Sunday, October 12, 2025

1-1-1: Marvel Zombies

2025, 4 episodes - Disney+
Created by Brian Andrews and Zeb Wells


The What 100
:In an alternate reality, a zombie plague has ravaged the earth. The survivors are few and the struggle grows increasingly dire. The zombies are not just mindless, hungering hordes, but being controlled by the Scarlet Witch. Despite seeking complete assimilation the witch has set her focus on Ms. Marvel Kamala Khan who seems to be more important than any other survivor, and not just because Kamala has the maguffin that may just cure the whole thing.

(1 Great) It's no secret that for many Avengers: Endgame was a definitive stopping point and that the MCU has largely been pointless excess since. The "Phase 4" expansion, introducing new characters across movies and television, and introducing new "grand arc" threads of the multiverse proved too much for not just much of the general audience, but also too much for Marvel Studios to replicate the success of the past.

But for all the wobbliness of Phases 4 and 5 (and the uncertainty of Phase 6) what has never failed the Marvel Cinematic Universe was great casting. Marvel Zombies, an animated series spinning out of an episode of the animated multiversal anthology What If?, puts a spotlight on all those great casting choices, starting with Iman Vellani, who has never been anything but spectacularly charming and delightful in the role of Kamala Khan. (Also, in recent years in the Marvel Comics, Ms. Marvel has been portrayed as one of the main survivors of many different possible apocalypses, so it's nice to see that into play here as well).

The series opens with Kamala, Hawkeye Kate Bishop (Hailee Steinfeld), and Riri Williams (Dominique Thorne) finding food and resources while dodging regular zombies as well as "turned" superheroes. They discover a Pym-particles-shrunken unit that may just be Earth's last hope at salvation and they meet the Blade Knight (a Blade-Moon Knight hybrid, designed to be Mahershala Ali's Blade-that-never-happened, but voiced by Todd Williams) who helps them on their journey to try and find a rocket that will get them into space. Along the way they meet Russian heroes Yelena Belova and Red Guardian (Florence Pugh and David Harbour) as well as Shang-Chi(Simu Liu), his friend Katie (Awkwafina), Jimmy Woo (Randall Park) and the silent assassin Death Dealer. They hitch a ride on the floating prison, the Raft, operated as a survivor's community by Baron Zemo (Rama Vallury subbing in for Daniel Bruhl) and John Walker (Wyatt Russell). Eventually they meet up with Spider-Man (Hudson Thames, voice mimicking Tom Holland) and head-in-a-jar Scott Lang (Paul Rudd) and make their way to New Asgard seeking the assistance of Valkyrie (Tessa Thompson).
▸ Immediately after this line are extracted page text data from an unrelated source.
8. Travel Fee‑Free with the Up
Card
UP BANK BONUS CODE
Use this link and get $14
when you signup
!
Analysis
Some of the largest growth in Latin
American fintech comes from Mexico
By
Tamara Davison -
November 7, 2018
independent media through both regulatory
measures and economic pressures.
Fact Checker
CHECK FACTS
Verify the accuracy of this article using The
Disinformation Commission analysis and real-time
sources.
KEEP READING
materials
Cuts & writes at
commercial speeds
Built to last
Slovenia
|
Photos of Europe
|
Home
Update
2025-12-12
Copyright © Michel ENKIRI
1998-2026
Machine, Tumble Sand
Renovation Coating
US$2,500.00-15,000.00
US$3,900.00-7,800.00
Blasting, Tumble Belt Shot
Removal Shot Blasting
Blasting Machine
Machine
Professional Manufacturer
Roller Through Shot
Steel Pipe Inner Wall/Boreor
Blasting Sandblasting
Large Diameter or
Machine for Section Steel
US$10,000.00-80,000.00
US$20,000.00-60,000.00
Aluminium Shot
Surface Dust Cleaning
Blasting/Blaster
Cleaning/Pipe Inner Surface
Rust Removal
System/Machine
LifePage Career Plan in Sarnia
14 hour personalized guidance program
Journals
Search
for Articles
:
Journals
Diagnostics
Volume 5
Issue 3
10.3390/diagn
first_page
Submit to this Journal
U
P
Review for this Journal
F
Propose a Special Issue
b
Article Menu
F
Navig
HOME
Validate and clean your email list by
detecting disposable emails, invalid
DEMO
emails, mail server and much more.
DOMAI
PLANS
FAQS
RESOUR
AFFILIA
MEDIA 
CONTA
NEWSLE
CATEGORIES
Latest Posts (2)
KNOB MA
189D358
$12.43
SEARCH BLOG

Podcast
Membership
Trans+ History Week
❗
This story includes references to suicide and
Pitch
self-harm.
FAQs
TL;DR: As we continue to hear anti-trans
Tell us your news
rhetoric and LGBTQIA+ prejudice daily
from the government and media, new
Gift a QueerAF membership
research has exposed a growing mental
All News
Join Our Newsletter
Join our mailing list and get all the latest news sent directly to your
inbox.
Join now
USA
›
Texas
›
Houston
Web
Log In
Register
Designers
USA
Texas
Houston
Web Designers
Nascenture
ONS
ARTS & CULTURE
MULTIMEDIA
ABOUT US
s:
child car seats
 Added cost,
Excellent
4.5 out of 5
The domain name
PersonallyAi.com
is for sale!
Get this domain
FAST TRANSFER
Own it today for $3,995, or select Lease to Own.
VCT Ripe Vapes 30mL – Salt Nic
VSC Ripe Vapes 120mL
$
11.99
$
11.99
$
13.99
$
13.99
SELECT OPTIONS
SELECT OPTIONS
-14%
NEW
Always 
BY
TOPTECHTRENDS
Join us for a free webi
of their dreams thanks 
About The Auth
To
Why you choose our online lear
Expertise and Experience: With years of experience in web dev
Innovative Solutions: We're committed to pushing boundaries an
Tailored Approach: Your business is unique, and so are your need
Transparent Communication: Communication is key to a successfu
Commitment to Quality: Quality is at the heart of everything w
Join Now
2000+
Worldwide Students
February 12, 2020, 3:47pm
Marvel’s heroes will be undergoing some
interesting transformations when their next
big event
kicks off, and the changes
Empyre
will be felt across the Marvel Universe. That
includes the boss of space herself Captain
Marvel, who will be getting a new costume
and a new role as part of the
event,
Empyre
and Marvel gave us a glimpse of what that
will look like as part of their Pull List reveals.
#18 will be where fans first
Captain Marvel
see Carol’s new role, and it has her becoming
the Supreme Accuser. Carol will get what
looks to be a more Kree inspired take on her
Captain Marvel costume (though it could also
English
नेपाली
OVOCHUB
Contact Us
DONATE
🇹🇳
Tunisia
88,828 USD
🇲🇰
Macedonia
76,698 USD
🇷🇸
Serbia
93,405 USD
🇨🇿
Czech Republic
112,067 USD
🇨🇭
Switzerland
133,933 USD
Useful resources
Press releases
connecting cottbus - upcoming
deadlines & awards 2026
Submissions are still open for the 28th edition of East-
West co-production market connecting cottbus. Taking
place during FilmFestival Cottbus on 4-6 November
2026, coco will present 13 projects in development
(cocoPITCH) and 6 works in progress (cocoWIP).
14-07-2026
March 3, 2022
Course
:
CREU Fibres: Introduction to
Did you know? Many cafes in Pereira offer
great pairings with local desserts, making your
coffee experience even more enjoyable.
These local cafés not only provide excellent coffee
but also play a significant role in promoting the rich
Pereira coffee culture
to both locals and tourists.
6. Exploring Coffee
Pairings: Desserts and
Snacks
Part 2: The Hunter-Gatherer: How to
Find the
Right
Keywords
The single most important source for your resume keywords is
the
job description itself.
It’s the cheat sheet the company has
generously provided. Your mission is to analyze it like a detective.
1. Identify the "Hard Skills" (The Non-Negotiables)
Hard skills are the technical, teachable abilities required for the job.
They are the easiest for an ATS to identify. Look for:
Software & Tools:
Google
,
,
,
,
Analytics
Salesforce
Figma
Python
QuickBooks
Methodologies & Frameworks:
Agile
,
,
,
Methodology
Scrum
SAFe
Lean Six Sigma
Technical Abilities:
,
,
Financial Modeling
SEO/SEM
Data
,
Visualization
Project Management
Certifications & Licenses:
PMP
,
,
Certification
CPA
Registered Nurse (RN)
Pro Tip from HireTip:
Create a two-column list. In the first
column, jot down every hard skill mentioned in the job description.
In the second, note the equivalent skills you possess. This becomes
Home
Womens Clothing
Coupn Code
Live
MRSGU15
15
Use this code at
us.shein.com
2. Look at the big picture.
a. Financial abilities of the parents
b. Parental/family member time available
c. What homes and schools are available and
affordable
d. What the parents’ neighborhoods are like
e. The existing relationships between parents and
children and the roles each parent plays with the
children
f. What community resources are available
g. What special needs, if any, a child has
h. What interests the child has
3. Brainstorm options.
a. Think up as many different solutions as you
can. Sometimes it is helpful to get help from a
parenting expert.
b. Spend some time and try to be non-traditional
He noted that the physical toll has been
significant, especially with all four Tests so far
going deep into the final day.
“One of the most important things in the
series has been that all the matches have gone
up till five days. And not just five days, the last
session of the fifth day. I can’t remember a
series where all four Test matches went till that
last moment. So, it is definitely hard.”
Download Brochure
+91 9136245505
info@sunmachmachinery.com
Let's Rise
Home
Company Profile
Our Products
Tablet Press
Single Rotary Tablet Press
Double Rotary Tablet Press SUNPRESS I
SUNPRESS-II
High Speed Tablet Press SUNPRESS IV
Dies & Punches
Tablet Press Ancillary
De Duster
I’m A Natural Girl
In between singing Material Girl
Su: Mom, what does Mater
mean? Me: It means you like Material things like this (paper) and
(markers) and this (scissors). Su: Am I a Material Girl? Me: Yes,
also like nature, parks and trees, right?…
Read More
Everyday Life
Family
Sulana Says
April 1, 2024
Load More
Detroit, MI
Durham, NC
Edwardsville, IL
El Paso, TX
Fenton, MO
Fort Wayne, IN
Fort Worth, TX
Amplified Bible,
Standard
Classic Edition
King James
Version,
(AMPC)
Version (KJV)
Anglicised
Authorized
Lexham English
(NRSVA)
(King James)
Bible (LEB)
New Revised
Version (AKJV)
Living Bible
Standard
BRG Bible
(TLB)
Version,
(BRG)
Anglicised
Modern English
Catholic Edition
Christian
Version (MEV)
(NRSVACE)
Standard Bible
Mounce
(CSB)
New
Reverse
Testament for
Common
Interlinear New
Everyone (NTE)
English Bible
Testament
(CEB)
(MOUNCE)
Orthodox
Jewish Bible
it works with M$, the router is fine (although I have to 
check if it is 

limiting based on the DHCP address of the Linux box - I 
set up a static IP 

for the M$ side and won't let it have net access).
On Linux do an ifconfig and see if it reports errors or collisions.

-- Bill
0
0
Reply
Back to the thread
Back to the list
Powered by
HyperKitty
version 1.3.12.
I don't usually write so much plot in a 1-1-1 review, but this is just a super-stuffed four 20-ish-minute episodes that really explore the post-Endgame MCU, but in a very different capacity. It's all built out of Phase 4 -- so no She-Hulk, no Fantastic Four, no Thunderbolts, no Red Hulk -- but just looking at that superstar voice cast just showcases how stacked Phase 4 really was, and that's not even talking about Zombie Namor, or the setpiece of zombie Captain Marvel fighting Ikaris from The Eternals in a seemingly endless battle. This is a butcher looking to use the whole cow.


(1 Good)
Animated movies and tv often struggles with creating action sequences that truly pop, mainly because in animation nothing is real or tangible, and often the animators are limited by time and budget (and sometimes technology) into how much effort they can put into a sequence to give it some physical weight. As well, you can do anything in animation, and sometimes that limitlessness means that there's no reference point and creating something out of nothing can lead to messy sequences that move awkwardly or don't feel human enough. Marvel Zombies does struggle with these problems at times and also overcomes them other times. As such there's some wildly thrilling sequences of heroes facing incredibly overwhelming odds against them, swarms of zombies, regular and superpowered, that just spell doom before them.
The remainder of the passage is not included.